WHAT TO PRODUCE
The lines to reproduce from the material below are those from the one containing "[This link opens in a new tab] (426, 2193)" through the one containing "Leave us a Google", both included; write them out exactly and add nothing.
·····
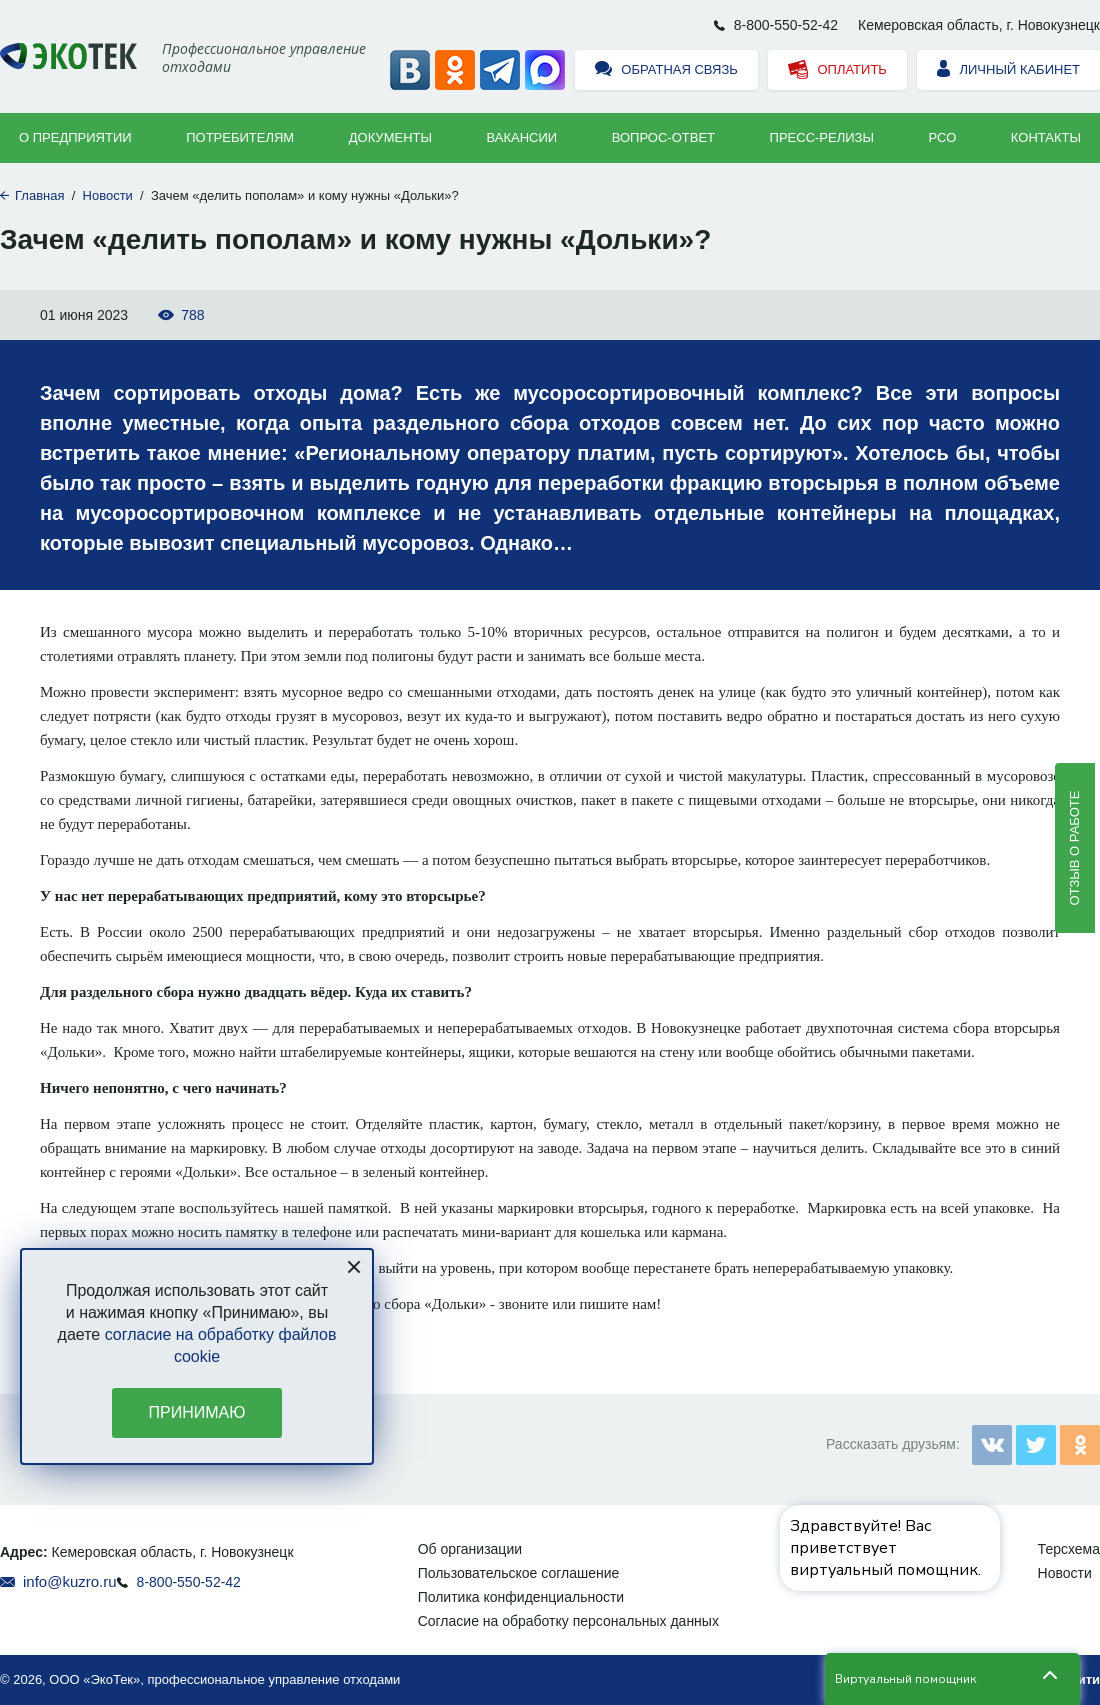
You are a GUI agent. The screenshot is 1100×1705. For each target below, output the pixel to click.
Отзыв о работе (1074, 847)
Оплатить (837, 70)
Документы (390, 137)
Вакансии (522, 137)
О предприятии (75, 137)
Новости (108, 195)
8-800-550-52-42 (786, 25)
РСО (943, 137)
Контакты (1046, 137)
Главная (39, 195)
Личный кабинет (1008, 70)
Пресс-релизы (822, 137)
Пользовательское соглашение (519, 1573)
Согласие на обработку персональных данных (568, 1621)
·····
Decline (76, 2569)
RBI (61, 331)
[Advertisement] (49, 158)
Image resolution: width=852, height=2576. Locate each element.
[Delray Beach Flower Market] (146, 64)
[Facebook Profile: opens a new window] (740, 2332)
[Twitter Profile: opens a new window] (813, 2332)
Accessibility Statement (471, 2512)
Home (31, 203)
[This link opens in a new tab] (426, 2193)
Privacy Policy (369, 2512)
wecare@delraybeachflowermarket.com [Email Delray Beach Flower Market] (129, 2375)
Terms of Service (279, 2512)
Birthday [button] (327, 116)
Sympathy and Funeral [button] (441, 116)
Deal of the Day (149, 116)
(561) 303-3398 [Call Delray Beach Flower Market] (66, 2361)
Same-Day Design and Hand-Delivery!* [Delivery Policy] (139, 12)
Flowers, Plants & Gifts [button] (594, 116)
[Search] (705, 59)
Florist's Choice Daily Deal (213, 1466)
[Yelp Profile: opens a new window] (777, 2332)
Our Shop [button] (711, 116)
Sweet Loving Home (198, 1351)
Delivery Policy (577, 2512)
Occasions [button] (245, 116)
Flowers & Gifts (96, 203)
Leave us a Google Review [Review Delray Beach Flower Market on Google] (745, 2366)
·····
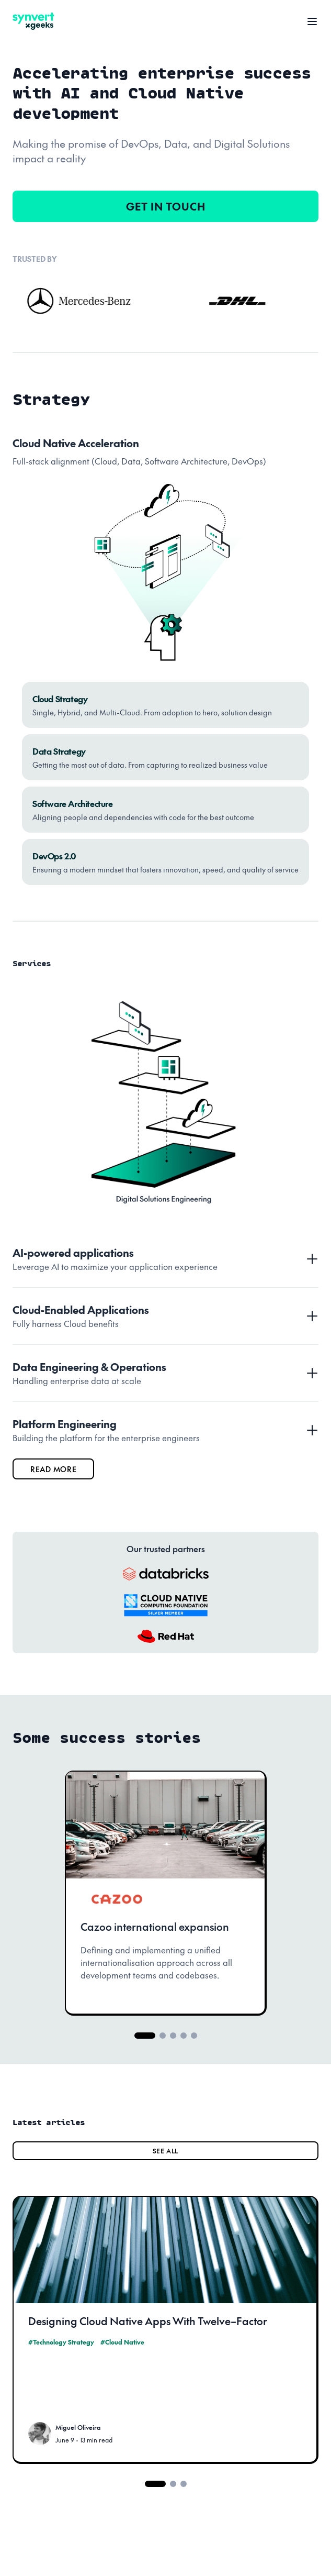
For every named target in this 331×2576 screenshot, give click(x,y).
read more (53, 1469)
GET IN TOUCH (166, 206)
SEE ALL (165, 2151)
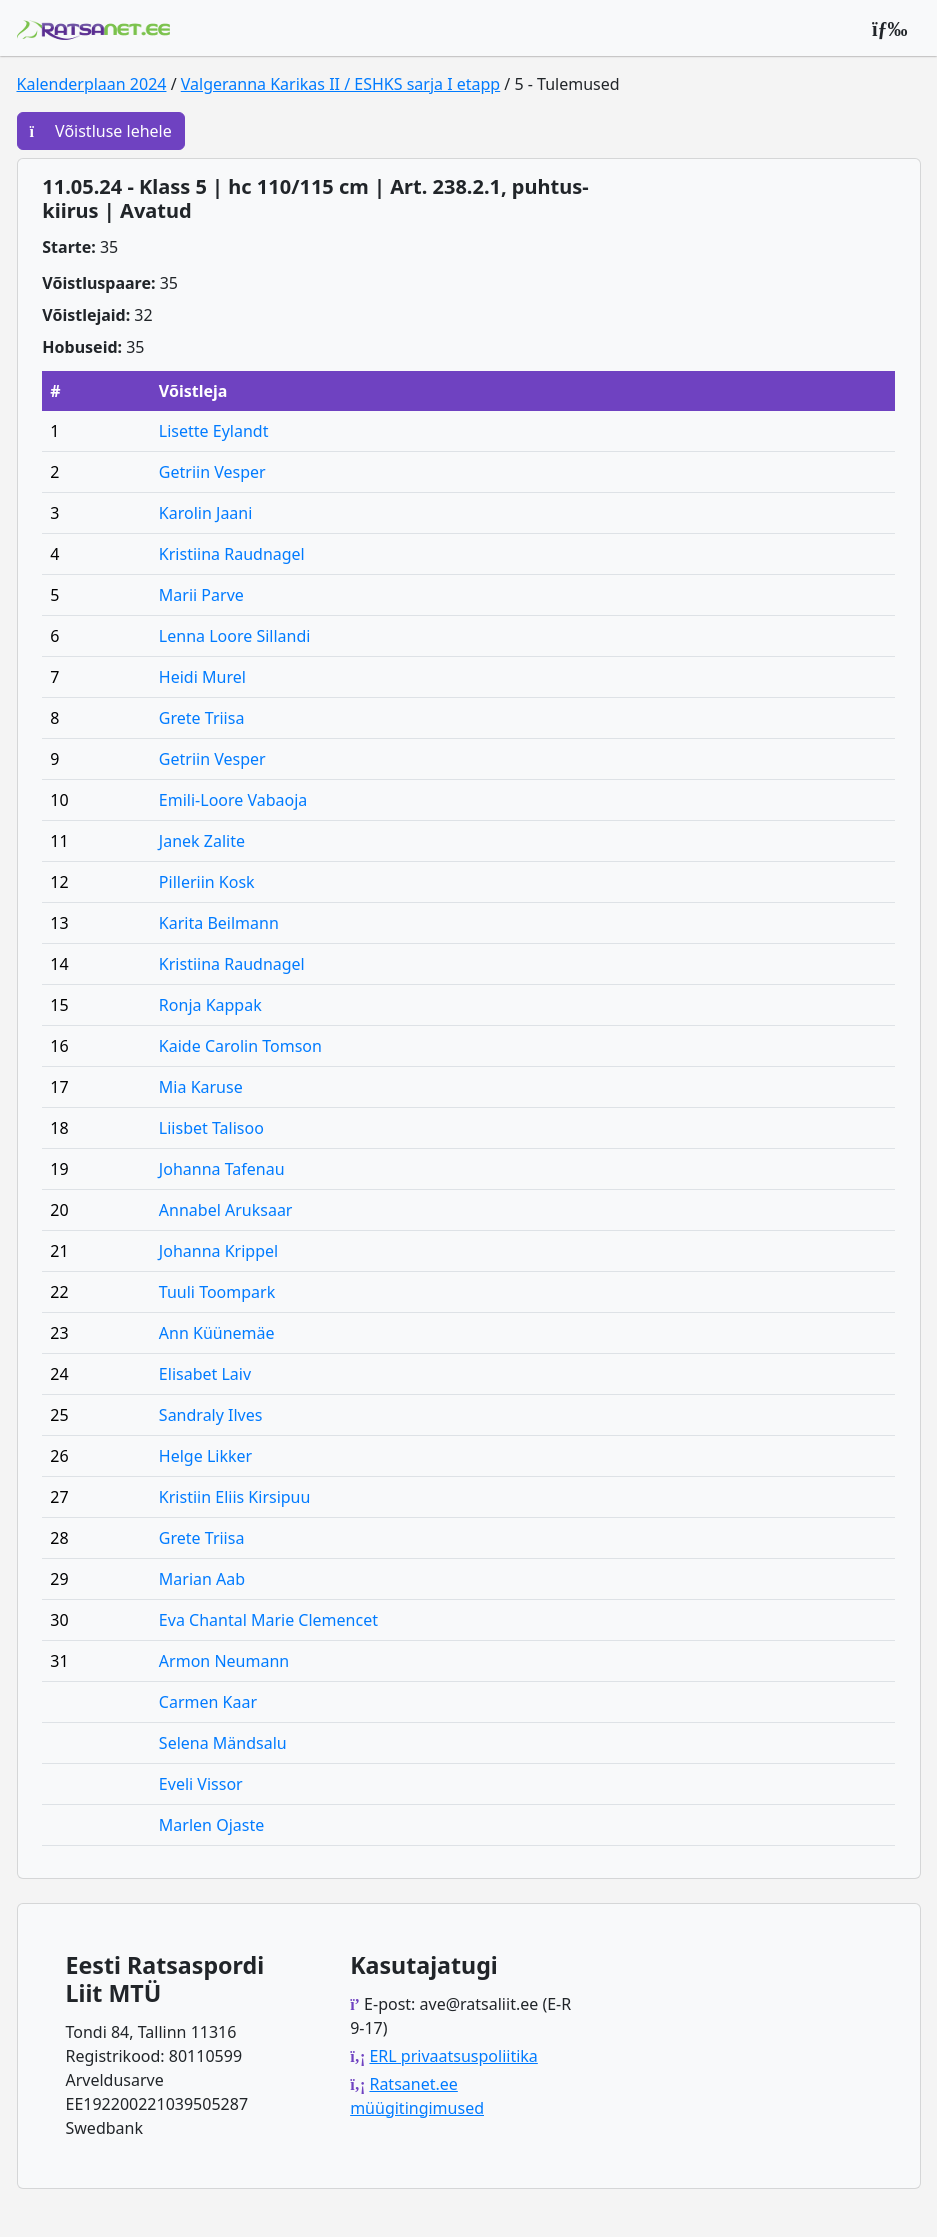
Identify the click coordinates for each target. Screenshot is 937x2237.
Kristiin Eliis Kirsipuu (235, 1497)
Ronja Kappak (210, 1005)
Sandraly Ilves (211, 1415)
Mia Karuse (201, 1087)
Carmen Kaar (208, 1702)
·····
SOLUTION TO THE EXERCISE
[This link opens in a new tab] (426, 2193)
Privacy Policy (369, 2512)
wecare@delraybeachflowermarket.com [Email Delray Beach Flower Market] (129, 2375)
Terms of Service (279, 2512)
Birthday [button] (327, 116)
Sympathy and Funeral [button] (441, 116)
Deal of the Day (149, 116)
(561) 303-3398 [Call Delray Beach Flower Market] (66, 2361)
Same-Day Design and Hand-Delivery!* [Delivery Policy] (139, 12)
Flowers, Plants & Gifts [button] (594, 116)
[Search] (705, 59)
Florist's Choice Daily Deal (213, 1466)
[Yelp Profile: opens a new window] (777, 2332)
Our Shop [button] (711, 116)
Sweet Loving Home (198, 1351)
Delivery Policy (577, 2512)
Occasions [button] (245, 116)
Flowers & Gifts (96, 203)
Leave us a Google Review [Review Delray Beach Flower Market on Google] (745, 2366)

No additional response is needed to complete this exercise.